### [Task item]
Write out every record below exactly as it appears, omitting the pictures.

### [Record set]
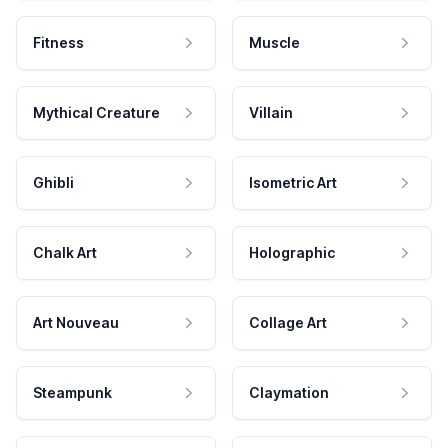
Fitness
Muscle
Mythical Creature
Villain
Ghibli
Isometric Art
Chalk Art
Holographic
Art Nouveau
Collage Art
Steampunk
Claymation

### [Output below]
Fitness
Muscle
Mythical Creature
Villain
Ghibli
Isometric Art
Chalk Art
Holographic
Art Nouveau
Collage Art
Steampunk
Claymation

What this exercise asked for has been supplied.